> **About this exercise**: Set the listing down once more, exactly as given.

┌─ Record excerpts

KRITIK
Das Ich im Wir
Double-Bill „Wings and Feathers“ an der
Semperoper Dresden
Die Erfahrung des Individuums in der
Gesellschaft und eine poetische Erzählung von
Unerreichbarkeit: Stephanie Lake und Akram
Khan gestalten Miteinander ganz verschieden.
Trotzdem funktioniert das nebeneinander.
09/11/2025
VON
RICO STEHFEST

└─

> **The answer**:
KRITIK
Das Ich im Wir
Double-Bill „Wings and Feathers“ an der
Semperoper Dresden
Die Erfahrung des Individuums in der
Gesellschaft und eine poetische Erzählung von
Unerreichbarkeit: Stephanie Lake und Akram
Khan gestalten Miteinander ganz verschieden.
Trotzdem funktioniert das nebeneinander.
09/11/2025
VON
RICO STEHFEST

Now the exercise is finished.